Unitarian Fellowship of Tokyo
The Unitarian Fellowship of Tokyo will discuss “Religion and Virtual Reality” with Zita Wenzel at their regular monthly meeting in April. Founded in Tokyo in 1965, the Unitarian Fellowship defines itself as a community of seekers rather than believers and does not require agreement with a creed for membership. The group, which includes Japanese as well as long and short-term foreign residents of Japan, discusses religion, morality, literature, international relations, art and more. It’s all part of the common search for truth and sharing what is found as part of that search. Visit their website for more information on upcoming topics and how to get involved.

tokyounitarianfellowship.blogspot.com

Tokyo Toastmasters
Breakfast Toastmasters, a public speaking group that is part of Toastmasters International, offers members the chance to network while learning to become better public speakers. Bi-monthly meetings on the second and fourth Thursdays of each month help members foster leadership and communication skills in a supportive environment. A second group, the Pioneer Toastmasters, meets on the second Friday of each month. Visit each group’s website to find out more information and how to get involved.

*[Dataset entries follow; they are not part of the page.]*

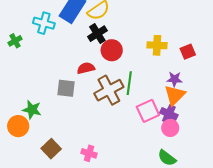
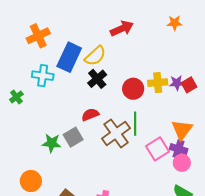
red circle: (112, 50) -> (133, 89), moved
purple star: (174, 79) -> (177, 83), moved
gray square: (66, 88) -> (73, 137), turned -30
green star: (32, 110) -> (52, 143), moved

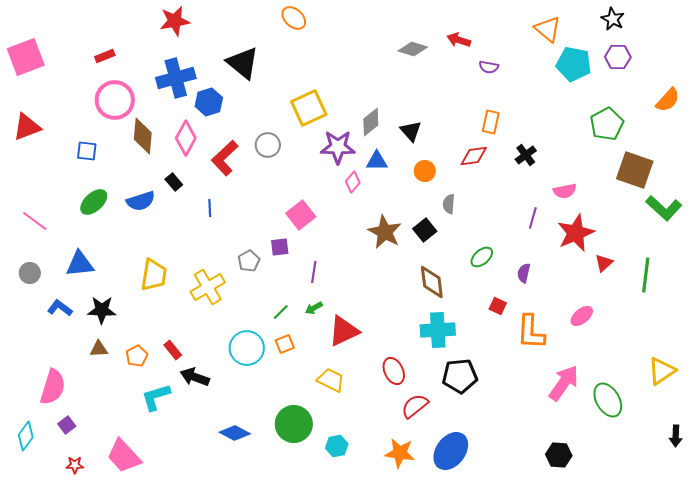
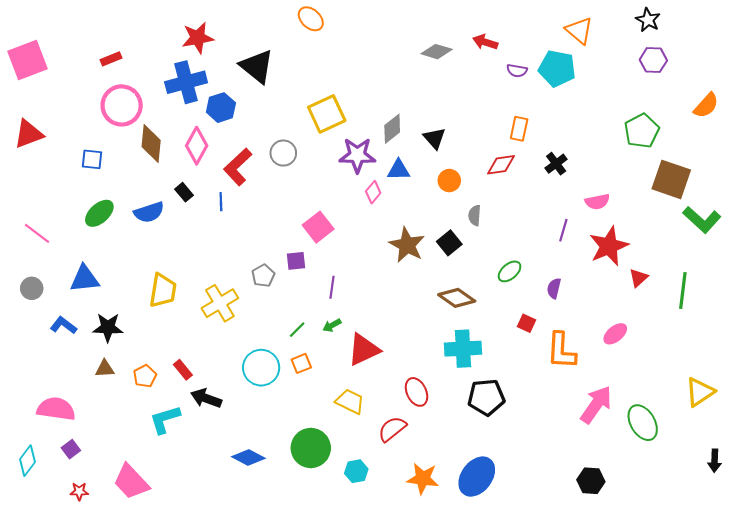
red star: (175, 21) -> (198, 38), moved
cyan pentagon: (574, 64) -> (557, 68), moved
blue line: (210, 208) -> (221, 202), moved
brown diamond: (432, 282) -> (457, 298), turned -48
pink semicircle: (53, 387) -> (56, 409), turned -99
red semicircle: (415, 406) -> (392, 429), moved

breakfast.toastmastersclubs.org
www.meetup.com/PioneerTMC

Tokyo Bus Display Overhaul
The Tourism Ministry recently announced that the number of foreign visitors to Japan in January 2017 reached 2.3 million, a 24 percent increase from the same time last year. This affirmed the need for national and local governments to continue efforts to make the country more foreigner friendly, and resulted in plans by the Tokyo Metropolitan Government to introduce alphanumeric displays of bus routes. Starting in 2018, bus displays will be overhauled in order to make them easier to understand. The Transportation Bureau currently operates 129 bus routes represented by numbers and kanji characters for terminals. The new system will be displayed along with the traditional system.

Tambo Art in Soma
Join organizers and community members in Soma to plant this year’s design! Tambo (rice field) art is perhaps most famous in nearby Akita Prefecture, but this little town in Fukushima is bringing its own take on the practice. In an effort to boost community morale and continue to build on recovery efforts after the March 2011 earthquake and tsunami, Soma residents are planting four different colors of rice in a pattern for the third year in a row. The first event of a series will be planting in May 13th, followed by viewing on July 29th, and finally, harvesting on October 28th. For a little bit of deliciousness and community, join the fun. For registration details, visit their website somatamboart.org

Oiso Market
On the third Sunday of each month, head south past Yokohama and Kamakura to the port city of Oiso for the monthly Oiso Market. Visitors will find a lively market featuring a wide variety of local and seasonal fruits and vegetables, along with any number of artisanal treasures made by local craftspeople. Vendors to watch out for include Lee’s Bread, Atsugi’s very own Sankt Gallen Beer, and Seisho Asobukai’s peanut dessert. A fine selection of food trucks serve ramen, Jamaican and Indian cuisines—treats to be enjoyed during live musical performances by local artists. In summer, the event transforms itself into a night market in order to beat the heat.

www.oisoichi.info

I Am Jane
A new organization, I Am Jane, proactively confronts the issue of rape and sexual violence in Japan. Started by Catherine Jane Fisher, a rape victim who turned her multi-year search for justice into a powerful statement against sexual violence, the organization was officially recognized as an NPO in January of this year. I Am Jane aims to educate the general public about the issue of sexual violence while offering a compendium of resources for victims, their families, and friends. Those interested in volunteering or offering support should visit the website for further details.

iamjane.org

Tokyo Theatre for Children
Those who believe the world is a stage will be pleased to hear about the Tokyo Theatre for Children. Started by three international mothers, their first show was Hansel and Gretel in 1974. The all-volunteer community theatre troupe and nonprofit puts on English-language musical theatre productions geared for children and theatre lovers of all ages. Past productions have included the Wizard of Oz, The Little Mermaid, Treasure Island, and Peter Rabbit. Put that talent for building, sewing, acting, singing or organizing to work for a unique group in the Big Mikan. Visit their website for more information on how to get involved.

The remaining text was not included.